The further I get into my career as a data scientist (formerly a software engineer) the more I think I see what Kay was getting at in this thread.
I spend a huge chunk of my time swimming in a sea of data that people have carelessly amassed on the assumption that data is inherently valuable. And frequently I come to the conclusion that this data has negative value. The people who collected it failed to record enough information about the data's provenance. So I don't know what kind of processes produced it, how and why it was collected, any transformations that might have happened on the way to storing it, etc. Without that information, I simply cannot know for sure what any of it really means with enough precision to be able to draw valid conclusions from it.
The best I can do is advise caution, say that this data can help us form hypotheses whose only true use is helping us form a plan to collect new data that will help us answer the question we have. What I'm typically asked to do instead is make a best guess and call it good.
The former option is just the scientific method. The latter option is the very essence of pseudoscience.
That second word in my job title gives me some anxiety. I'm keenly aware that most people are more fond of the word "science" than they are of the intellectual practice we call science. The people who like to amass data are no exception.
I was the data and analytics part of a global team at HomeAway as we were struggling to finally release a "free listing / pay per booking" model to catch up with airbnb, I wired up tracking and a whole bunch of stuff for behavioral analysis including our GA implementation at the time.

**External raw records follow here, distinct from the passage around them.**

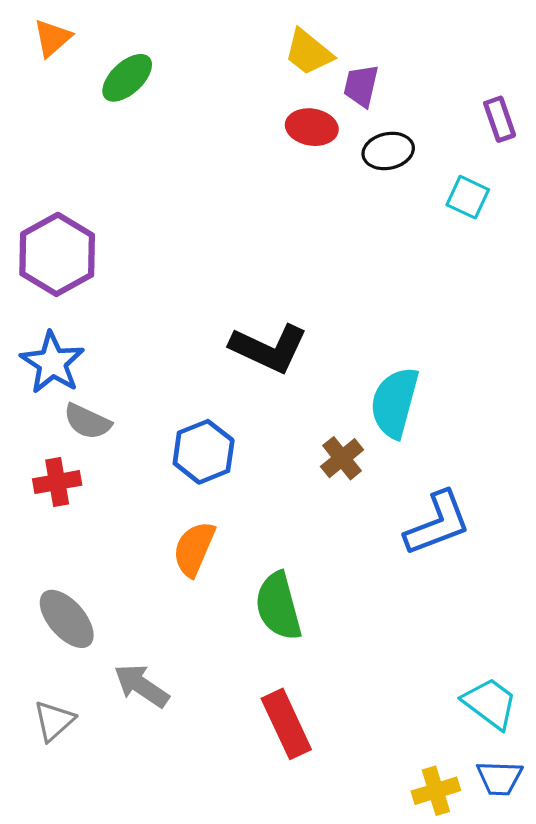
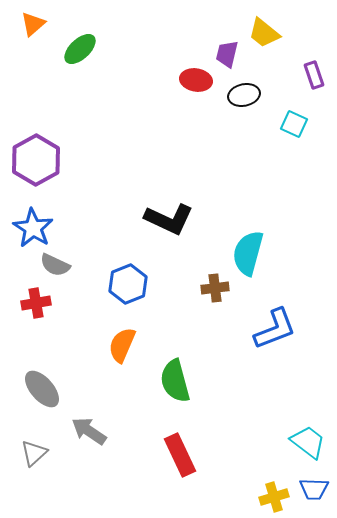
yellow trapezoid: (309, 52) -> (264, 33), moved
brown cross: (342, 458) -> (215, 288), turned 32

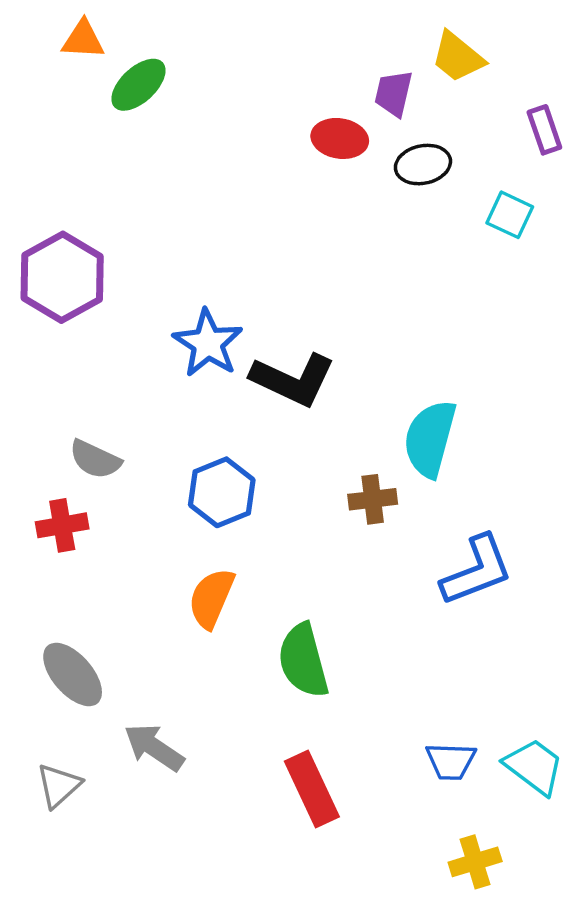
orange triangle: (33, 24) -> (83, 40), moved, turned 44
blue star: (33, 228) -> (208, 343), moved
blue trapezoid: (314, 489) -> (451, 761), moved

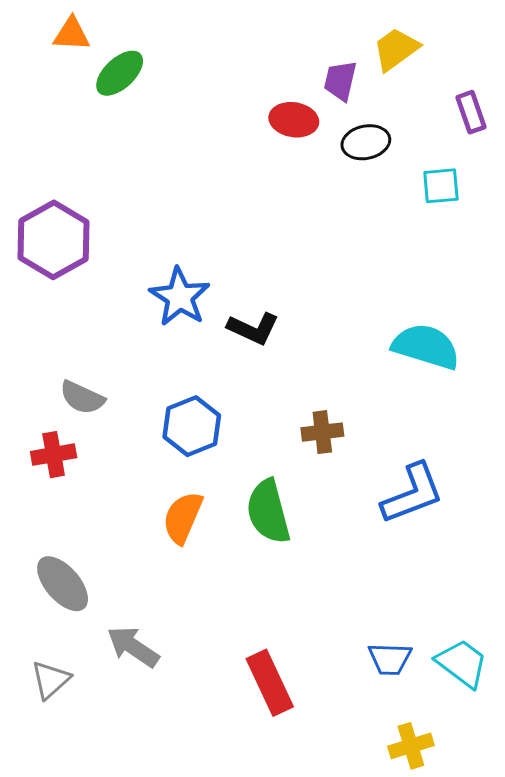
yellow trapezoid: (458, 57) -> (396, 49), turned 105
cyan square: (510, 215) -> (441, 186), turned -30
black L-shape: (293, 380) -> (253, 328), size x0.7
cyan semicircle: (430, 439) -> (426, 346), moved, turned 92
green semicircle: (303, 661) -> (268, 512), moved

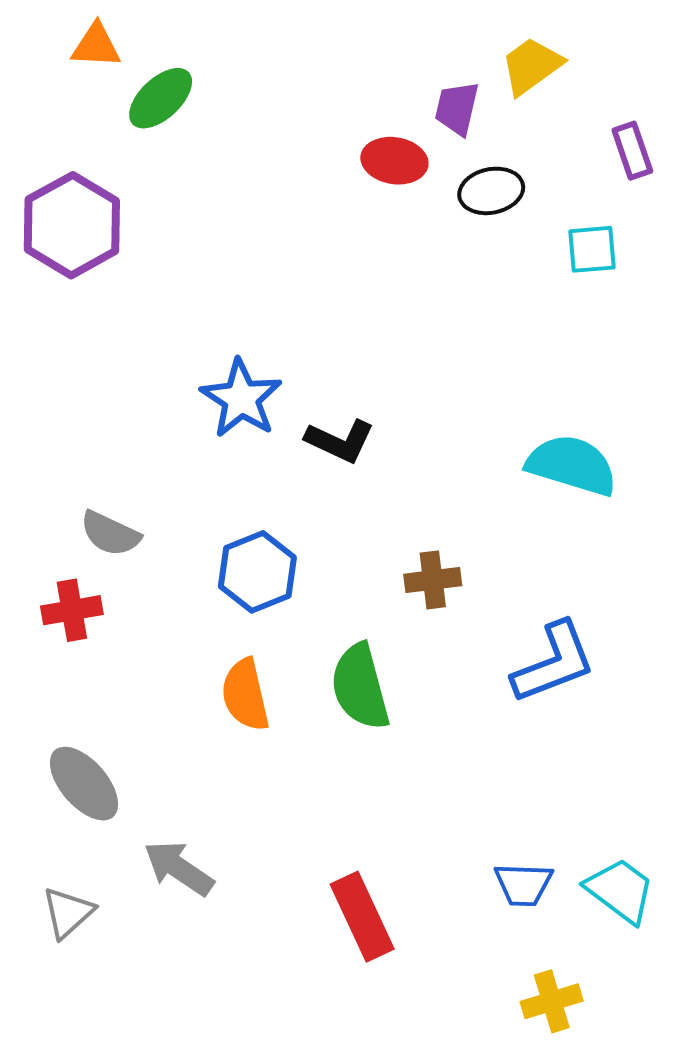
purple hexagon: (54, 240) -> (72, 225), moved
orange semicircle: (183, 518) -> (245, 695), turned -36

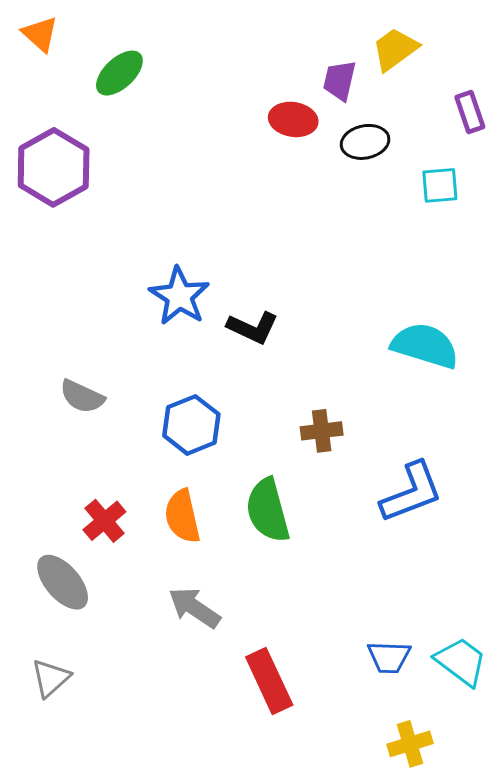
orange triangle: (96, 46) -> (40, 34), moved, turned 39
red cross: (72, 610) -> (104, 521), moved, turned -30
gray arrow: (179, 868) -> (194, 608), moved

Before launch we kept seeing a step in the on-boarding flow where we saw massive drop-off and I kept redflagging it, eventually the product engineering team responsible for that step came back with a bunch of splunk logs saying they couldn't see the drop off and our analytics must be wrong "because it's js", which was just an objectively weird take.
For "silo" reasons this splunk logging was used by product and no one else trusted it or did anything actionable with it as far as I could tell other than internally measuring app response times.

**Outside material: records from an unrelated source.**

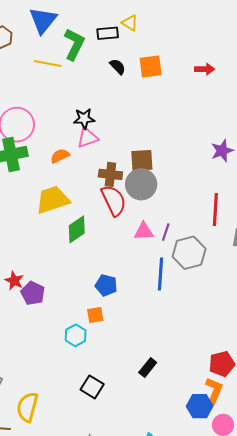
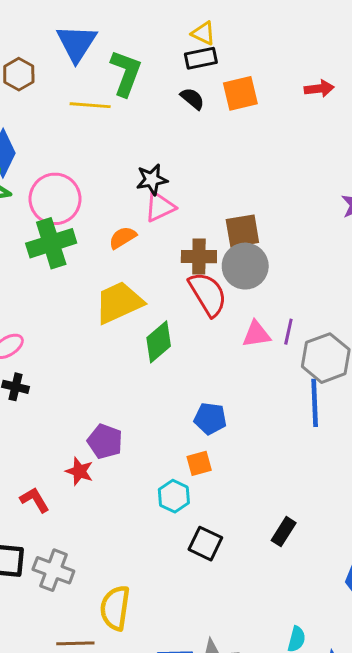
black rectangle: (108, 33) -> (201, 58), moved
blue line: (160, 274) -> (315, 403), moved
red star: (14, 281) -> (79, 471), moved
black square: (92, 387) -> (205, 544), moved

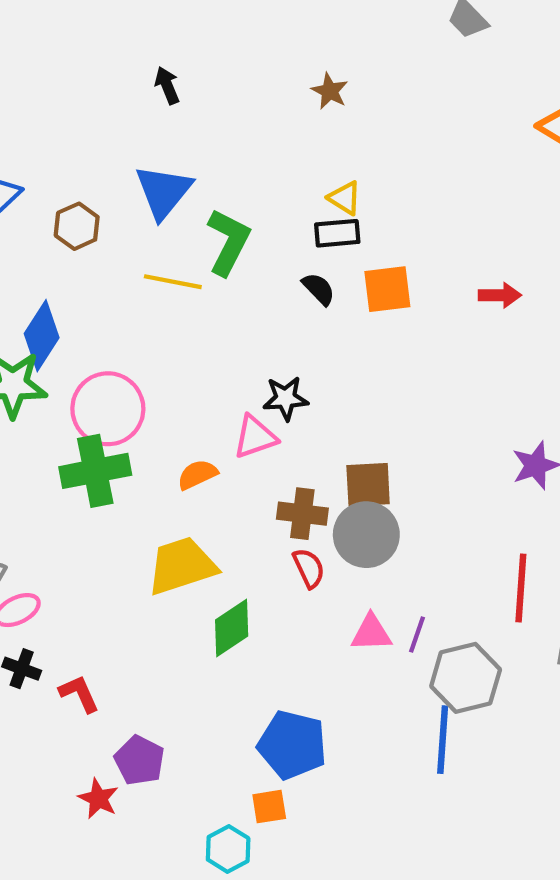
black star: (152, 180) -> (286, 398), moved
red semicircle: (208, 294) -> (309, 568), size x0.6
blue pentagon: (210, 418) -> (292, 745), size x1.5
red L-shape: (35, 500) -> (79, 694), moved

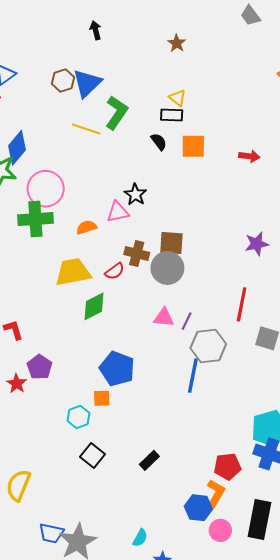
brown hexagon: (77, 226) -> (63, 80), moved
black star: (286, 398) -> (135, 195), turned 30
red semicircle: (309, 568) -> (115, 271), moved, turned 72

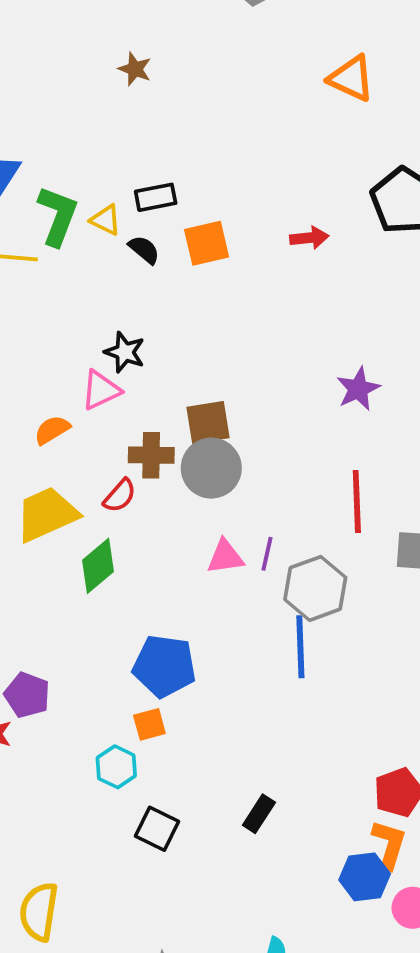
yellow triangle: (178, 98) -> (106, 220), moved

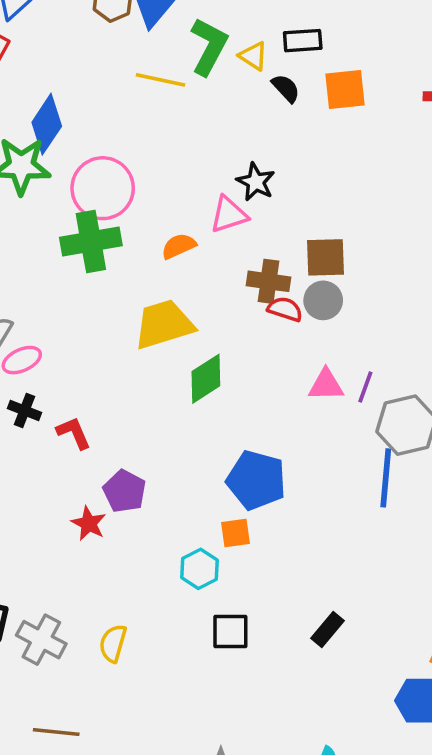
gray circle: (211, 468) -> (323, 300), size x0.7
red semicircle: (120, 496) -> (285, 309), moved, turned -120
black square: (157, 829) -> (230, 632), turned -33
yellow semicircle: (39, 912) -> (113, 643), moved, size x0.7

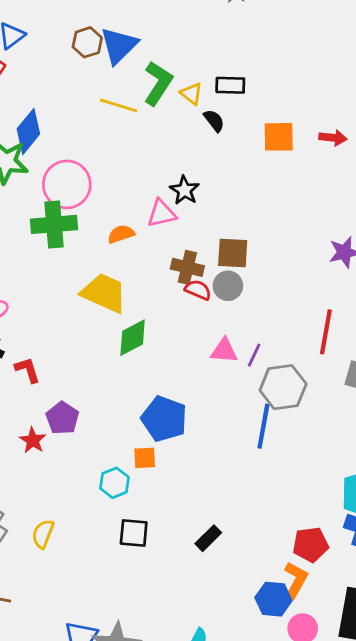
orange square: (345, 90) -> (279, 137), moved
yellow trapezoid: (164, 324) -> (104, 293), turned 36

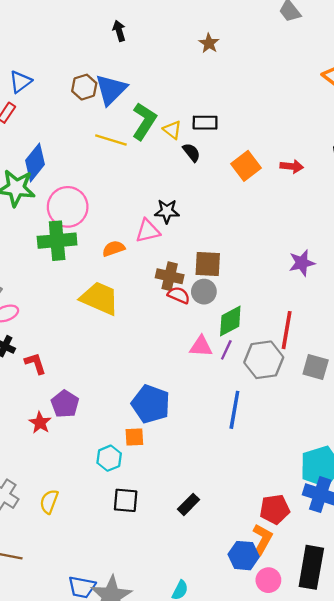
orange square: (279, 137) -> (246, 166), turned -36
black star: (184, 190) -> (167, 211), turned -30
green diamond: (133, 338) -> (230, 321), moved
gray hexagon: (283, 387) -> (264, 360), moved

I would not unflag the step and one PM in particular started getting very upset about this and saying our implementation was wrong and he roped a couple senior engineers in for support.
I personally started regression testing that page based on our data and almost immediately caught that any image upload over ~1mb was not working and neither was mobile safari, turned out they had left their mvp code in place and it used flash or something stupid so it would break on image size and some browsers just wouldn't work at all.

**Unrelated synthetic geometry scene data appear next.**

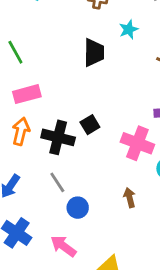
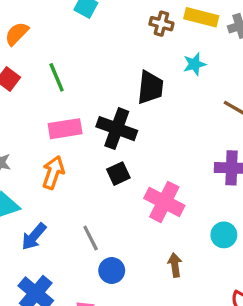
black square: (90, 125) -> (118, 174), moved
black cross: (58, 137) -> (117, 129), moved
pink cross: (137, 143) -> (164, 202), moved

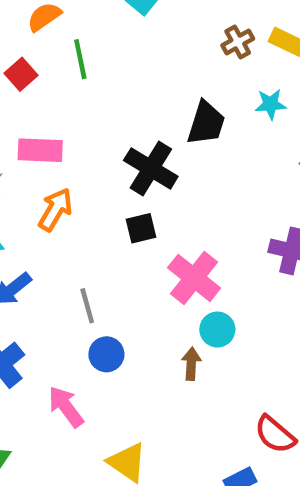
brown cross: (161, 24) -> (238, 42), turned 35
green line: (57, 77) -> (80, 59), moved
pink rectangle: (65, 129) -> (40, 150), moved
cyan circle: (224, 235) -> (217, 330), moved

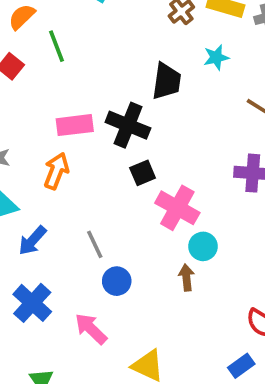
pink rectangle: (40, 150) -> (75, 125), moved
black square: (141, 228) -> (143, 173), moved

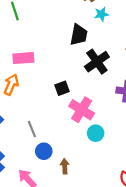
cyan star: (216, 57) -> (101, 14), moved
black cross: (128, 125) -> (97, 62), moved, turned 30
brown arrow: (186, 278) -> (65, 166), moved

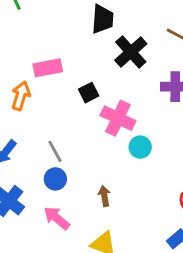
pink rectangle: (23, 58) -> (48, 68), moved
blue circle: (44, 151) -> (55, 179), moved

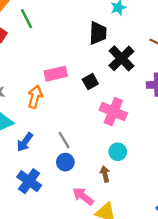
black square: (89, 93) -> (90, 82), moved
cyan circle: (140, 147) -> (118, 152), moved
pink arrow: (57, 218) -> (83, 196), moved

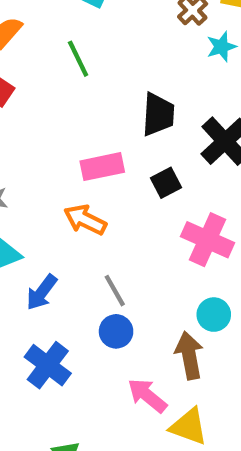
green line: (27, 19) -> (78, 59), moved
black trapezoid: (98, 33) -> (158, 114), moved
orange arrow: (35, 97) -> (85, 220), moved, turned -80
brown arrow: (105, 174) -> (189, 355), size x1.5

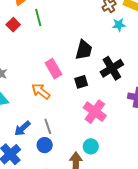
green line: (78, 59) -> (38, 17), moved
pink rectangle: (102, 167) -> (53, 69), turned 60
blue arrow: (42, 292) -> (22, 128), moved

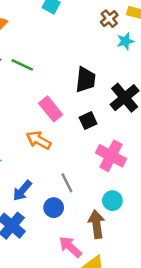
green line: (38, 17) -> (22, 65), moved, turned -42
gray line: (48, 126) -> (67, 183), moved

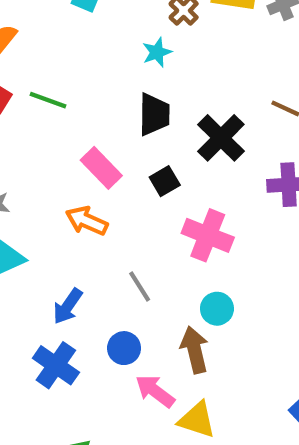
cyan star: (125, 41) -> (157, 52), moved
blue circle: (54, 208) -> (124, 348), moved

It was updated a couple weeks before launch and the go live was as good as could be expected.
To this day I have no clue how this particular team had so misconfigured their server side logging that it HID the problem, but you see it all the time, if you don't know what you're doing and don't know how to validate things your data will actually sabotage you.
You've accidentally described 100% of my experience with Splunk at every org I've worked at: it's so expensive no one is given access to it. It's hard to get logs into it (because of expense). And so you're experience of it is the annointed "splunk team" want something, but you never see how they're using it or really the results at all except when they have an edict they want to hand down because "Splunk says it".
It was odder than no errors, they weren't seeing any funnel drop off at all.
It wasn't worth investigating and fixing for them, at the time I figured they were excluding traffic incorrectly or didn't know how to properly query for "session" data... could have been any number of things though.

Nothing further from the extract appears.